▶ **Source records**
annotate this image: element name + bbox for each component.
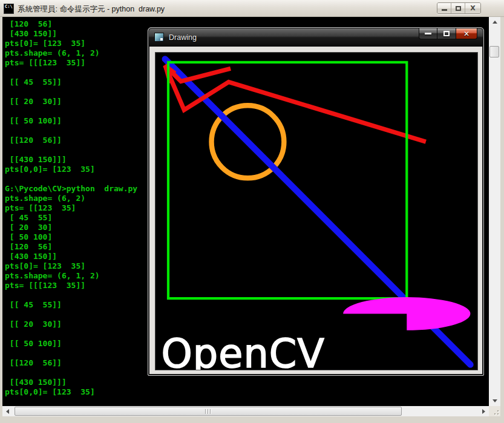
maximize-button[interactable] (437, 28, 456, 39)
close-button[interactable]: ✕ (456, 28, 477, 39)
drawing-titlebar[interactable]: Drawing ✕ (149, 28, 483, 47)
close-button[interactable]: X (465, 3, 480, 13)
drawing-caption-buttons: ✕ (419, 28, 477, 39)
scroll-up-button[interactable] (489, 17, 500, 27)
scroll-left-button[interactable] (2, 406, 13, 416)
drawing-window-icon[interactable] (154, 33, 164, 42)
drawing-shapes: OpenCV (155, 53, 477, 370)
thumb-grip-icon (208, 409, 209, 414)
red-polyline (165, 65, 426, 142)
screen: C:\ 系統管理員: 命令提示字元 - python draw.py X [12… (0, 0, 504, 423)
arrow-right-icon (482, 409, 485, 414)
resize-grip-dot (497, 413, 499, 415)
opencv-label: OpenCV (161, 330, 324, 370)
drawing-window: Drawing ✕ OpenCV (148, 27, 484, 376)
console-window-title: 系統管理員: 命令提示字元 - python draw.py (18, 4, 165, 15)
arrow-down-icon (493, 399, 497, 402)
arrow-left-icon (6, 409, 9, 414)
vertical-scrollbar-thumb[interactable] (489, 46, 499, 57)
close-icon: ✕ (463, 30, 470, 38)
console-titlebar[interactable]: C:\ 系統管理員: 命令提示字元 - python draw.py X (0, 0, 504, 17)
drawing-canvas: OpenCV (155, 52, 478, 370)
console-caption-buttons: X (437, 2, 481, 14)
cmd-icon[interactable]: C:\ (4, 4, 14, 14)
resize-grip-dot (497, 410, 499, 412)
magenta-ellipse-pie (343, 297, 470, 330)
thumb-grip-icon (205, 409, 206, 414)
minimize-icon (442, 9, 447, 11)
minimize-button[interactable] (437, 3, 451, 13)
horizontal-scrollbar[interactable] (2, 406, 489, 416)
maximize-icon (443, 31, 450, 36)
maximize-button[interactable] (451, 3, 465, 13)
console-output-text: [120 56] [430 150]] pts[0]= [123 35] pts… (5, 19, 137, 397)
scroll-right-button[interactable] (479, 406, 489, 416)
minimize-button[interactable] (419, 28, 437, 39)
close-icon: X (470, 5, 475, 11)
thumb-grip-icon (210, 409, 211, 414)
horizontal-scrollbar-thumb[interactable] (15, 407, 402, 416)
minimize-icon (425, 33, 431, 34)
maximize-icon (456, 6, 461, 11)
resize-grip[interactable] (489, 406, 500, 416)
resize-grip-dot (494, 413, 496, 415)
arrow-up-icon (493, 21, 497, 24)
drawing-window-title: Drawing (169, 33, 197, 42)
scroll-down-button[interactable] (489, 396, 500, 406)
vertical-scrollbar[interactable] (489, 17, 500, 406)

▶ **What needs to be done**
An exact restatement of the entries above is needed; no picture may appear in it.

▶ **Worked solution**
annotate this image: element name + bbox for each component.
maximize-button[interactable] (437, 28, 456, 39)
close-button[interactable]: ✕ (456, 28, 477, 39)
drawing-titlebar[interactable]: Drawing ✕ (149, 28, 483, 47)
close-button[interactable]: X (465, 3, 480, 13)
drawing-caption-buttons: ✕ (419, 28, 477, 39)
scroll-up-button[interactable] (489, 17, 500, 27)
scroll-left-button[interactable] (2, 406, 13, 416)
drawing-window-icon[interactable] (154, 33, 164, 42)
drawing-shapes: OpenCV (155, 53, 477, 370)
thumb-grip-icon (208, 409, 209, 414)
red-polyline (165, 65, 426, 142)
screen: C:\ 系統管理員: 命令提示字元 - python draw.py X [12… (0, 0, 504, 423)
arrow-right-icon (482, 409, 485, 414)
resize-grip-dot (497, 413, 499, 415)
opencv-label: OpenCV (161, 330, 324, 370)
drawing-window: Drawing ✕ OpenCV (148, 27, 484, 376)
console-window-title: 系統管理員: 命令提示字元 - python draw.py (18, 4, 165, 15)
arrow-down-icon (493, 399, 497, 402)
arrow-left-icon (6, 409, 9, 414)
vertical-scrollbar-thumb[interactable] (489, 46, 499, 57)
close-icon: ✕ (463, 30, 470, 38)
console-titlebar[interactable]: C:\ 系統管理員: 命令提示字元 - python draw.py X (0, 0, 504, 17)
drawing-canvas: OpenCV (155, 52, 478, 370)
console-caption-buttons: X (437, 2, 481, 14)
cmd-icon[interactable]: C:\ (4, 4, 14, 14)
resize-grip-dot (497, 410, 499, 412)
magenta-ellipse-pie (343, 297, 470, 330)
thumb-grip-icon (205, 409, 206, 414)
minimize-icon (442, 9, 447, 11)
minimize-button[interactable] (437, 3, 451, 13)
horizontal-scrollbar[interactable] (2, 406, 489, 416)
maximize-icon (443, 31, 450, 36)
maximize-button[interactable] (451, 3, 465, 13)
console-output-text: [120 56] [430 150]] pts[0]= [123 35] pts… (5, 19, 137, 397)
scroll-right-button[interactable] (479, 406, 489, 416)
minimize-button[interactable] (419, 28, 437, 39)
close-icon: X (470, 5, 475, 11)
thumb-grip-icon (210, 409, 211, 414)
horizontal-scrollbar-thumb[interactable] (15, 407, 402, 416)
minimize-icon (425, 33, 431, 34)
maximize-icon (456, 6, 461, 11)
resize-grip[interactable] (489, 406, 500, 416)
resize-grip-dot (494, 413, 496, 415)
arrow-up-icon (493, 21, 497, 24)
drawing-window-title: Drawing (169, 33, 197, 42)
scroll-down-button[interactable] (489, 396, 500, 406)
vertical-scrollbar[interactable] (489, 17, 500, 406)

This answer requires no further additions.